Coronavirus Cases, Hospitalizations Down in India’s Two Biggest Cities

Graffiti artists walk off carrying a ladder they used to draw a mural based on Covid-19 co
SAJJAD HUSSAIN/AFP via Getty Images

India’s two most populous cities, New Delhi and Mumbai, have recorded a sharp decrease in their coronavirus caseload and hospitalizations in recent days, the Wall Street Journal (WSJ) reported Wednesday.
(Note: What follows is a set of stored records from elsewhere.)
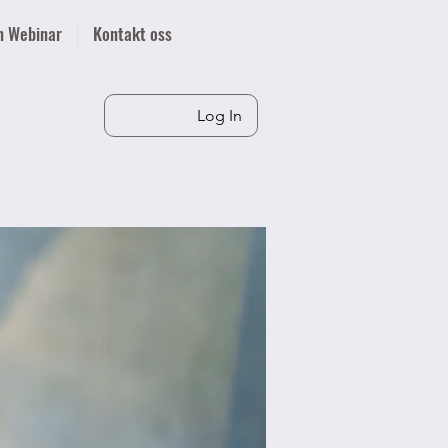
n Webinar
Kontakt oss
Log In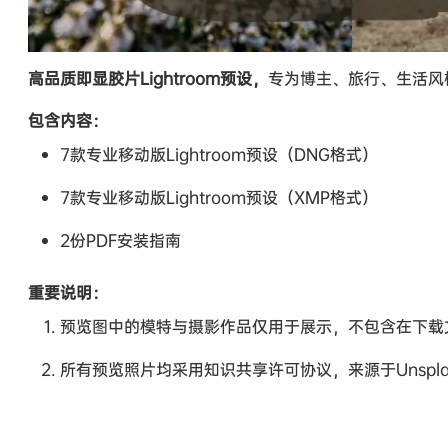
高品质即显胶片Lightroom预设，
专为博主、旅行、生活风
包含内容：
7款专业移动版Lightroom预设（DNG格式）
7款专业移动版Lightroom预设（XMP格式）
2份PDF安装指南
重要说明：
预览图中的模特与摄影作品仅用于展示，不包含在下载
所有预览照片均采用知识共享许可协议，来源于Unsplas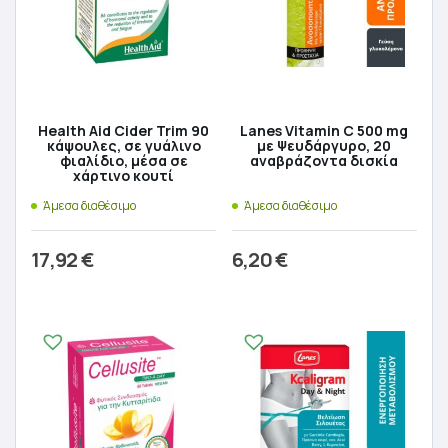
Health Aid Cider Trim 90
Lanes Vitamin C 500 mg
κάψουλες, σε γυάλινο
με Ψευδάργυρο, 20
φιαλίδιο, μέσα σε
αναβράζοντα δισκία
χάρτινο κουτί
Άμεσα διαθέσιμο
Άμεσα διαθέσιμο
17,92
€
6,20
€
Προσθήκη στο καλάθι
Προσθήκη στο καλάθι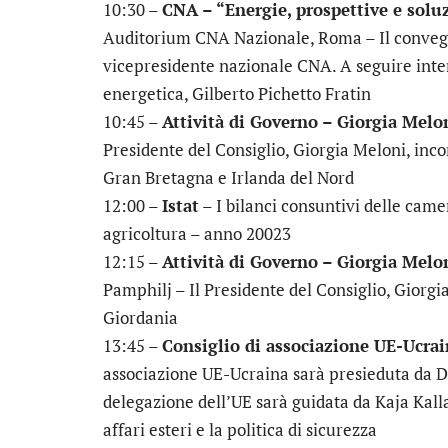
10:30 –
CNA – “Energie, prospettive e soluz
Auditorium CNA Nazionale, Roma – Il convegn
vicepresidente nazionale CNA. A seguire inter
energetica, Gilberto Pichetto Fratin
10:45 –
Attività di Governo – Giorgia Melon
Presidente del Consiglio, Giorgia Meloni, inco
Gran Bretagna e Irlanda del Nord
12:00 –
Istat
– I bilanci consuntivi delle came
agricoltura – anno 20023
12:15 –
Attività di Governo – Giorgia Melo
Pamphilj – Il Presidente del Consiglio, Giorg
Giordania
13:45 –
Consiglio di associazione UE-Ucra
associazione UE-Ucraina sarà presieduta da D
delegazione dell’UE sarà guidata da Kaja Kall
affari esteri e la politica di sicurezza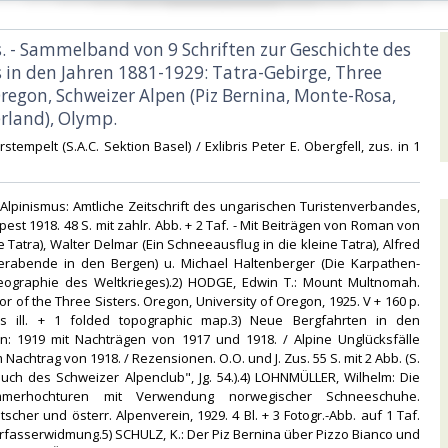
s. - Sammelband von 9 Schriften zur Geschichte des
 in den Jahren 1881-1929: Tatra-Gebirge, Three
Oregon, Schweizer Alpen (Piz Bernina, Monte-Rosa,
rland), Olymp.‎
verstempelt (S.A.C. Sektion Basel) / Exlibris Peter E. Obergfell, zus. in 1
nd Alpinismus: Amtliche Zeitschrift des ungarischen Turistenverbandes,
apest 1918. 48 S. mit zahlr. Abb. + 2 Taf. - Mit Beiträgen von Roman von
 Tatra), Walter Delmar (Ein Schneeausflug in die kleine Tatra), Alfred
terabende in den Bergen) u. Michael Haltenberger (Die Karpathen-
ographie des Weltkrieges).2) HODGE, Edwin T.: Mount Multnomah.
r of the Three Sisters. Oregon, University of Oregon, 1925. V + 160 p.
s ill. + 1 folded topographic map.3) Neue Bergfahrten in den
n: 1919 mit Nachträgen von 1917 und 1918. / Alpine Unglücksfälle
 Nachtrag von 1918. / Rezensionen. O.O. und J. Zus. 55 S. mit 2 Abb. (S.
buch des Schweizer Alpenclub", Jg. 54.).4) LOHNMÜLLER, Wilhelm: Die
merhochturen mit Verwendung norwegischer Schneeschuhe.
scher und österr. Alpenverein, 1929. 4 Bl. + 3 Fotogr.-Abb. auf 1 Taf.
t Verfasserwidmung.5) SCHULZ, K.: Der Piz Bernina über Pizzo Bianco und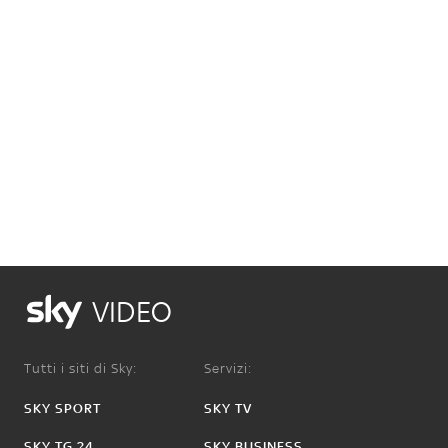
VIDEO
Tutti i siti di Sky:
Servizi:
SKY SPORT
SKY TV
SKY TG 24
SKY BUSINESS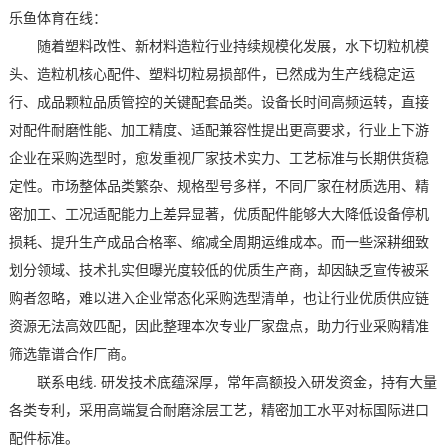
乐鱼体育在线：
随着塑料改性、新材料造粒行业持续规模化发展，水下切粒机模
头、造粒机核心配件、塑料切粒易损部件，已然成为生产线稳定运
行、成品颗粒品质管控的关键配套品类。设备长时间高频运转，直接
对配件耐磨性能、加工精度、适配兼容性提出更高要求，行业上下游
企业在采购选型时，愈发重视厂家技术实力、工艺标准与长期供货稳
定性。市场整体品类繁杂、规格型号多样，不同厂家在材质选用、精
密加工、工况适配能力上差异显著，优质配件能够大大降低设备停机
损耗、提升生产成品合格率、缩减全周期运维成本。而一些深耕细致
划分领域、技术扎实但曝光度较低的优质生产商，却因缺乏宣传被采
购者忽略，难以进入企业常态化采购选型清单，也让行业优质供应链
资源无法高效匹配，因此整理本次专业厂家盘点，助力行业采购精准
筛选靠谱合作厂商。
联系电线. 研发技术底蕴深厚，常年高额投入研发资金，持有大量
各类专利，采用高端复合耐磨涂层工艺，精密加工水平对标国际进口
配件标准。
“In New Delhi—India’s second biggest city—new cases have dropped for five days straight after hitting a high of 28,867 last Thursday [January 13],” the newspaper reported on January 19.

“In Mumbai, the financial capital and most populous city, 6,149 new daily infections were reported on Tuesday [January 18], after a peak of 20,971 cases on Jan. 7,” according to WSJ.

Local government officials in both New Delhi and Mumbai said this week about 80 percent of hospital beds in their respective cities “are empty,” indicating hospitalizations due to the disease are also down.

WSJ on Wednesday seems to have referred to New Delhi when it meant greater Delhi, since Delhi’s population of 31 million is counted as India’s second-largest. New Delhi is the national capital of India. It is located within Delhi, which is also known as India’s National Capital Territory (NCT). Mumbai, India’s most populous city, is home to around 21 million residents. India has the second-largest population in the world, with 1.39 billion inhabitants.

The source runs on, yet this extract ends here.